## Data for this task:

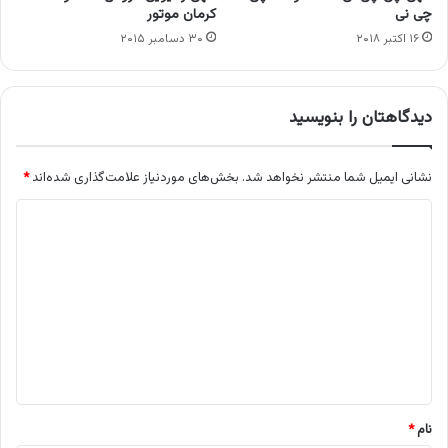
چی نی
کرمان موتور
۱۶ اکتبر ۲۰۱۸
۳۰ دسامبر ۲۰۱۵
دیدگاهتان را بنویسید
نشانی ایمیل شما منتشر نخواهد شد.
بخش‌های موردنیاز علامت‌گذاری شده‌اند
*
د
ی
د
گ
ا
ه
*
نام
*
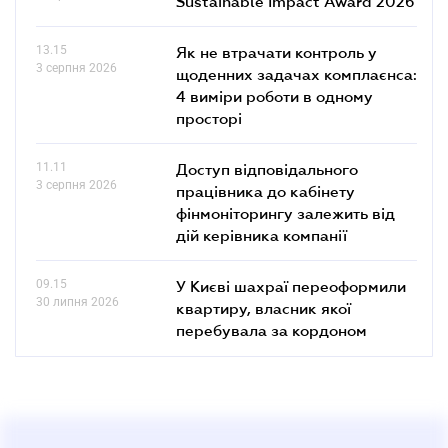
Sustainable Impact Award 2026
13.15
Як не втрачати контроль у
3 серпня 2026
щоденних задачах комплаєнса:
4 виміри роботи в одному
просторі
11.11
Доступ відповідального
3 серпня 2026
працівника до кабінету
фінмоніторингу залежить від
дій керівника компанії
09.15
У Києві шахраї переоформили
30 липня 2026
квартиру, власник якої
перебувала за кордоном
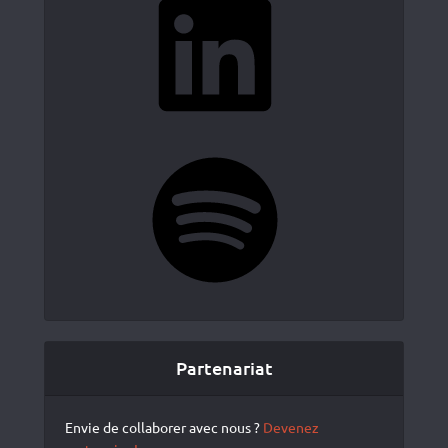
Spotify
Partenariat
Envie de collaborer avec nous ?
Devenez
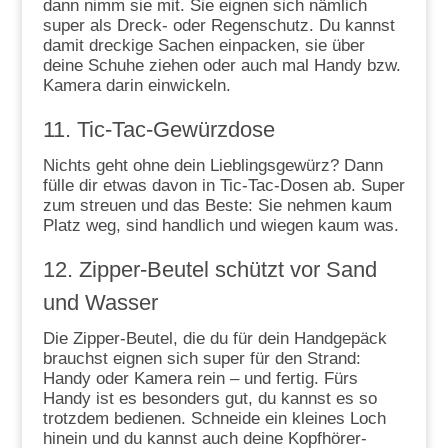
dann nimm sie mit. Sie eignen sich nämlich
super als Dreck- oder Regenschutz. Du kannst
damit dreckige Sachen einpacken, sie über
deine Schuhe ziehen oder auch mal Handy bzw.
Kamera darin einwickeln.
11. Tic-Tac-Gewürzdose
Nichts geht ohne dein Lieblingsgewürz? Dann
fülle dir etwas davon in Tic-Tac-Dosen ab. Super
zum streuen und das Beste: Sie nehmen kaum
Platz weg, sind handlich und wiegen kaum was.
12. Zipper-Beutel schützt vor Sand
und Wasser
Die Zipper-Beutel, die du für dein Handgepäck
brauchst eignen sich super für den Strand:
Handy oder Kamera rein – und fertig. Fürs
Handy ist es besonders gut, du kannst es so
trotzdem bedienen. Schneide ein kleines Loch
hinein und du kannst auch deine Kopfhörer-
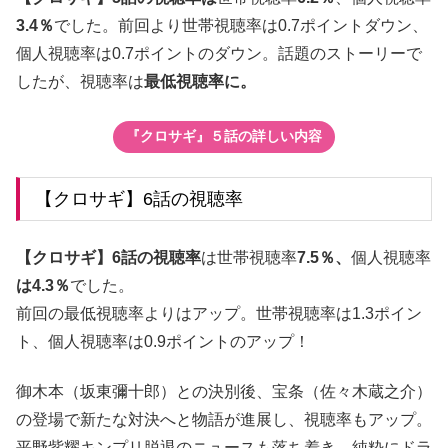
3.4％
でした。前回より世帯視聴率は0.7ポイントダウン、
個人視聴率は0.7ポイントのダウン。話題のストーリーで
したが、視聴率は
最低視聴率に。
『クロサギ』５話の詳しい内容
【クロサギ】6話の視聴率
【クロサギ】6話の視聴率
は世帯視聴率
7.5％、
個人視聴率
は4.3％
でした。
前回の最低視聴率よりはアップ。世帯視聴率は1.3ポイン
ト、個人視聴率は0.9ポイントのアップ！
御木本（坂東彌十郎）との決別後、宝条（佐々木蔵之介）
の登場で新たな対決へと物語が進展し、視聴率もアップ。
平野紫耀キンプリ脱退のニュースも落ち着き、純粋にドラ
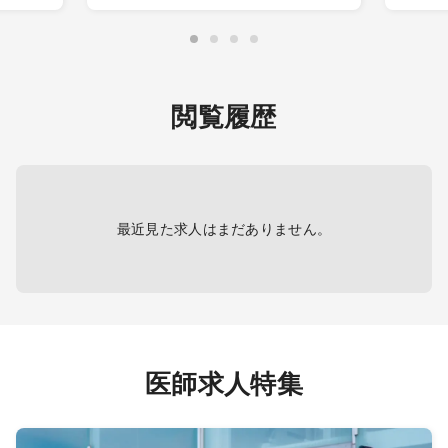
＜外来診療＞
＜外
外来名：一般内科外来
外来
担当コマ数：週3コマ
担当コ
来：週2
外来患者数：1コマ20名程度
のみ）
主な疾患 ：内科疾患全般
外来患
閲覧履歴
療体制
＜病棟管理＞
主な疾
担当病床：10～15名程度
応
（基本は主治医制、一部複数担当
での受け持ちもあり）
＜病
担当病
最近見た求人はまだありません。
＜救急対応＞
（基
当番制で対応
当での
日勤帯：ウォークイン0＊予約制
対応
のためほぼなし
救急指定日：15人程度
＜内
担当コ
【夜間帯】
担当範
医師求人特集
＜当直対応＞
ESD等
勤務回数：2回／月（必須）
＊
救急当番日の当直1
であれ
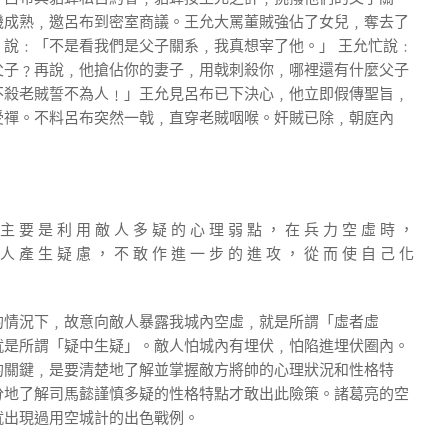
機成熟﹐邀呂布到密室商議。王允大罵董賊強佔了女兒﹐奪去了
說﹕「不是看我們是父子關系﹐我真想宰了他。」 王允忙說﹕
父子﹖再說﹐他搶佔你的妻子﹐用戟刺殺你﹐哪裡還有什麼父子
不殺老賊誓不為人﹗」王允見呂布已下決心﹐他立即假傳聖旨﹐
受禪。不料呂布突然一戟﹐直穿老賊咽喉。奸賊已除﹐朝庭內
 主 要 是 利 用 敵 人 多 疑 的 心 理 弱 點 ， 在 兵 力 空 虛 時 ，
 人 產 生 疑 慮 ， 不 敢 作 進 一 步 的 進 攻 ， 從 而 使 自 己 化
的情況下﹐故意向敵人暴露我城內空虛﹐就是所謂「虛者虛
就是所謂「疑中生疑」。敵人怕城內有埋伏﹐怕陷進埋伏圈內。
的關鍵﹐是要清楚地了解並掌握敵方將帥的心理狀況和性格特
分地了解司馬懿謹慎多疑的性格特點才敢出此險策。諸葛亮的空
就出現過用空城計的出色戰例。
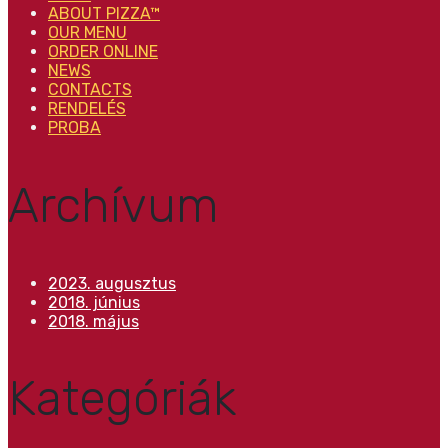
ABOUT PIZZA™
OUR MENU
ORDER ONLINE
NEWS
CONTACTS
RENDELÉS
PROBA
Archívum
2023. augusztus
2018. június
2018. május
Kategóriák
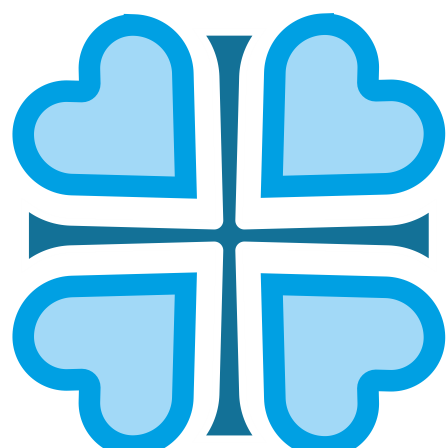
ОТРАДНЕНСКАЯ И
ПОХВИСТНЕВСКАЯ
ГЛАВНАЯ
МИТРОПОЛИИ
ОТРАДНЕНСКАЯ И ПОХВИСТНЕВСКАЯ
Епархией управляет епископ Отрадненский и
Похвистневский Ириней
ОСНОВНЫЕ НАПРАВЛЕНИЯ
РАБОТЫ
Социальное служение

## Exercise description:
Looking at the listing above, tally the lines containing "kannst" and give only that tally.

## Your solution:
3